Despite his love of predictability and lack of enthusiasm for travel he was a bit of a social philosopher. He said he enjoyed hearing people talk about politics. It made him realise that there were things more boring than growing old. He reminded Compo that one of their acquaintances was a Tory and that Tories didn’t like people who were filthy and obscene. He suggested that was what the Labour Party was for. A bold statement in an area being worked over by Thatcher’s Tories during the miner’s strike.
To a man who liked surety any social change was to be avoided at all costs no matter how laudable the aims of that change. His insightful comment that he believed that the trouble with revolutions in the name of freedom was how soon they made it compulsory for everybody certainly merits some consideration.

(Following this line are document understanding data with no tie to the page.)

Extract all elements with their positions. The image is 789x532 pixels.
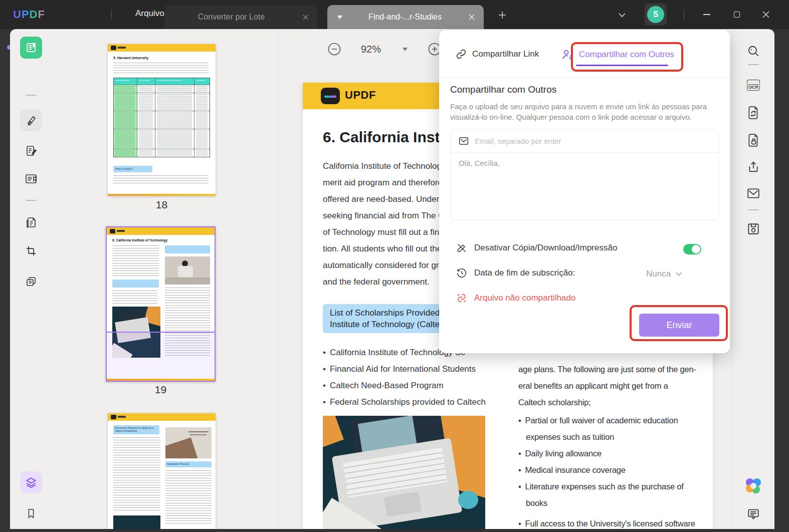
email-row[interactable] xyxy=(451,130,718,153)
email-input[interactable] xyxy=(475,137,710,145)
left-toolbar xyxy=(10,29,53,529)
share-upload-icon xyxy=(747,160,760,173)
extract-pages-button[interactable] xyxy=(20,271,42,293)
menu-arquivo[interactable]: Arquivo xyxy=(135,9,164,19)
layers-button[interactable] xyxy=(20,471,42,493)
mini-logo xyxy=(111,46,116,50)
mini-logo-word xyxy=(118,47,126,49)
thumbnail-page-18[interactable]: 5. Harvard University How to Apply? xyxy=(108,44,216,196)
panel-description: Faça o upload de seu arquivo para a nuve… xyxy=(450,101,711,122)
title-bar: UPDF Arquivo Ajuda Converter por Lote Fi… xyxy=(0,0,789,29)
tab-find-and-studies[interactable]: Find-and-...r-Studies xyxy=(327,5,484,29)
thumb-title: 5. Harvard University xyxy=(113,56,148,60)
thumb-title: 6. California Institute of Technology xyxy=(112,238,167,242)
disable-edit-icon xyxy=(456,242,467,253)
chevron-down-icon xyxy=(676,272,682,276)
link-icon xyxy=(455,48,467,60)
tab-label: Compartilhar Link xyxy=(472,49,539,59)
clover-logo-icon xyxy=(746,478,761,493)
zoom-level[interactable]: 92% xyxy=(351,44,391,55)
thumb-callout: Application Process xyxy=(165,461,212,467)
enviar-button[interactable]: Enviar xyxy=(639,314,719,337)
bookmark-icon xyxy=(26,507,37,519)
ocr-icon: OCR xyxy=(747,80,760,91)
person-share-icon xyxy=(561,48,574,61)
thumb-photo-person xyxy=(165,256,210,285)
doc-right-bullet-list: Partial or full waiver of academic educa… xyxy=(518,412,713,529)
option-disable-copy: Desativar Cópia/Download/Impressão xyxy=(456,242,617,253)
divider xyxy=(748,64,759,65)
updf-doc-wordmark: UPDF xyxy=(345,89,376,102)
close-button[interactable] xyxy=(756,7,776,22)
layers-icon xyxy=(25,476,38,489)
new-tab-button[interactable] xyxy=(495,9,509,21)
thumbnail-page-19-selected[interactable]: 6. California Institute of Technology xyxy=(106,226,216,382)
ocr-button[interactable]: OCR xyxy=(743,75,763,95)
share-button[interactable] xyxy=(743,157,763,177)
crop-tool-button[interactable] xyxy=(20,240,42,262)
save-button[interactable] xyxy=(743,219,763,239)
option-label: Desativar Cópia/Download/Impressão xyxy=(474,243,617,253)
mail-icon xyxy=(747,188,760,199)
right-toolbar: OCR xyxy=(732,29,774,529)
text-placeholder xyxy=(113,175,209,185)
divider xyxy=(26,95,37,96)
divider xyxy=(439,77,730,78)
minimize-icon xyxy=(703,14,710,15)
thumbnail-panel: 5. Harvard University How to Apply? 18 6… xyxy=(53,29,279,529)
chevron-down-icon[interactable] xyxy=(616,9,629,21)
message-textarea[interactable] xyxy=(451,153,718,219)
viewport-shade xyxy=(107,332,215,381)
doc-bullet-list: California Institute of Technology Sc Fi… xyxy=(323,344,486,410)
updf-cloud-button[interactable] xyxy=(743,476,763,496)
minimize-button[interactable] xyxy=(697,7,717,22)
maximize-button[interactable] xyxy=(727,7,747,22)
protect-button[interactable] xyxy=(743,130,763,150)
zoom-out-button[interactable] xyxy=(327,42,342,57)
thumb-header xyxy=(108,413,216,421)
page-number-19: 19 xyxy=(107,384,215,396)
tab-label: Converter por Lote xyxy=(164,13,298,22)
tab-label: Compartilhar com Outros xyxy=(579,50,674,60)
expiry-select[interactable]: Nunca xyxy=(646,269,682,279)
search-button[interactable] xyxy=(743,41,763,61)
maximize-icon xyxy=(734,12,740,18)
thumbnail-page-20[interactable]: Documents Required to Apply for a Caltec… xyxy=(108,413,216,529)
edit-pdf-button[interactable] xyxy=(20,140,42,162)
account-button[interactable]: S xyxy=(645,4,667,26)
disable-copy-toggle-on[interactable] xyxy=(683,244,701,254)
email-button[interactable] xyxy=(743,183,763,203)
status-label: Arquivo não compartilhado xyxy=(474,293,575,303)
option-label: Data de fim de subscrição: xyxy=(474,268,575,278)
comment-tool-button[interactable] xyxy=(20,109,42,131)
tab-compartilhar-com-outros[interactable]: Compartilhar com Outros xyxy=(561,48,674,61)
caret-down-icon[interactable] xyxy=(334,16,345,19)
thumb-photo-hand xyxy=(165,427,212,458)
tab-converter-por-lote[interactable]: Converter por Lote xyxy=(164,5,317,29)
bookmark-button[interactable] xyxy=(20,502,42,524)
pages-icon xyxy=(25,216,37,228)
form-tool-button[interactable] xyxy=(20,168,42,190)
mini-logo-word xyxy=(117,230,125,232)
zoom-caret-icon[interactable] xyxy=(400,44,410,54)
text-placeholder xyxy=(112,245,159,277)
toggle-knob xyxy=(692,245,700,253)
divider xyxy=(26,200,37,201)
wave-glyph xyxy=(324,94,336,98)
organize-pages-button[interactable] xyxy=(20,211,42,233)
panel-heading: Compartilhar com Outros xyxy=(450,84,556,95)
thumb-header xyxy=(108,44,216,52)
feedback-button[interactable] xyxy=(743,504,763,524)
thumb-footer xyxy=(108,194,216,196)
convert-button[interactable] xyxy=(743,103,763,123)
share-panel: Compartilhar Link Compartilhar com Outro… xyxy=(439,30,730,353)
close-tab-icon[interactable] xyxy=(465,10,479,24)
updf-doc-logo xyxy=(321,88,340,104)
divider xyxy=(684,10,684,20)
book-icon xyxy=(25,42,37,54)
reader-mode-button[interactable] xyxy=(20,37,42,59)
doc-photo-laptop xyxy=(323,416,485,529)
tab-compartilhar-link[interactable]: Compartilhar Link xyxy=(455,48,539,60)
file-lock-icon xyxy=(747,133,760,147)
close-tab-icon[interactable] xyxy=(298,10,312,24)
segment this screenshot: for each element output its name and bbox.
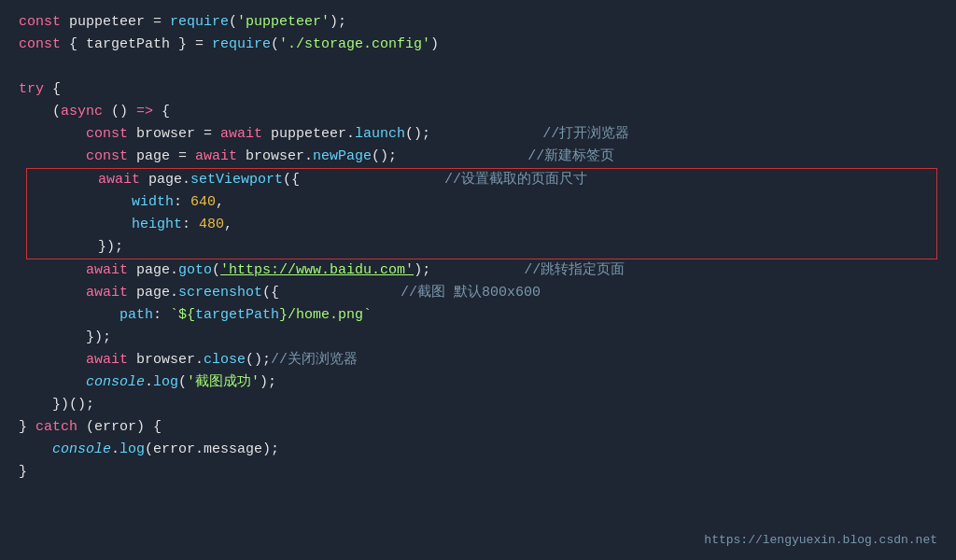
code-line-12: await page.goto('https://www.baidu.com')… — [19, 259, 937, 282]
keyword-const: const — [19, 11, 69, 34]
code-line-5: (async () => { — [19, 101, 937, 123]
code-line-2: const { targetPath } = require('./storag… — [19, 34, 937, 56]
code-line-13: await page.screenshot({//截图 默认800x600 — [19, 282, 937, 304]
highlighted-block: await page.setViewport({//设置截取的页面尺寸 widt… — [26, 168, 937, 259]
fn-require2: require — [212, 34, 271, 56]
fn-require: require — [170, 11, 229, 34]
code-line-19: } catch (error) { — [19, 416, 937, 439]
code-line-16: await browser.close();//关闭浏览器 — [19, 349, 937, 371]
code-editor: const puppeteer = require('puppeteer'); … — [0, 0, 956, 560]
code-line-15: }); — [19, 327, 937, 349]
code-line-3 — [19, 56, 937, 78]
code-line-10: height: 480, — [31, 214, 933, 236]
code-line-14: path: `${targetPath}/home.png` — [19, 304, 937, 327]
code-line-1: const puppeteer = require('puppeteer'); — [19, 11, 937, 34]
code-line-6: const browser = await puppeteer.launch()… — [19, 123, 937, 146]
code-line-4: try { — [19, 78, 937, 101]
code-line-21: } — [19, 461, 937, 483]
code-line-7: const page = await browser.newPage();//新… — [19, 146, 937, 168]
keyword-const2: const — [19, 34, 69, 56]
code-line-9: width: 640, — [31, 191, 933, 214]
code-line-20: console.log(error.message); — [19, 439, 937, 461]
code-line-11: }); — [31, 236, 933, 259]
footer-url: https://lengyuexin.blog.csdn.net — [704, 531, 937, 551]
code-line-18: })(); — [19, 394, 937, 416]
code-line-8: await page.setViewport({//设置截取的页面尺寸 — [31, 169, 933, 191]
code-line-17: console.log('截图成功'); — [19, 371, 937, 394]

He did upset some nature lovers when he used the following example to muse on morality. Stoical Yorkshiremen probably didn’t bat an eyelid. He talked about a fellow who picked up a tiny bird and carried its quivering body across a busy junction and fed it to his cat. “Life’s like that,” he maintained, “a complex texture of conflicting moralities.”
The changing nature of society did not suit him. He remembered a time of surety when if you were poor you could knock on any door and they would slam it shut in your face. People had character then. Now that we’re into an age of compassion, he bemoaned the fact that the world was full of people hating folk for hating folk.
His way of dealing with a world full of social reformers was simple because he believed that nothing irritates your social reformer more than finding some damn fool who’s happy. He was talking to Compo at the time.
This cynical view of life generated this swipe at the next generations. He suggested that the young were a great comfort as you grow older as they help you realise that at least you are going in the right direction. I’d love to test this out as an opening comment to a suitable group.
His natural reticence for any form of challenge didn’t totally dictate his life when he admitted that the fact that something was really none of his business was what made it much more interesting.
The physical comedy of this series could, if you were not attentive, override the the more subtle nuances of the excellent dialogue, which as a blow in to Yorkshire went someway to describe the stoical, down to earth, resilient nature of those people which I saw time and time again help them to overcome major challenges during the miners strike and the fundamental threat to a long established way of life and living. There were many reasons to justify a careful approach to life as exemplified by Cleggie.
Peter Sallis (Cleggie) was laid to rest alongside Bill Owen (Compo) in the graveyard at Upper Thong one and a half miles from Holmfirth, the centre of their Last of the Summer Wine retirement adventures. Cleggie, the pessimistic philosopher would have liked knowing he was heading to the next life among familiar people and places.
Norman Clegg’s attitude to life would not suit everyone so maybe it’s appropriate to leave the final word to a woman, the inimitable Nora Batty who might grudgingly concede that;
“He was no better than he ought to be.”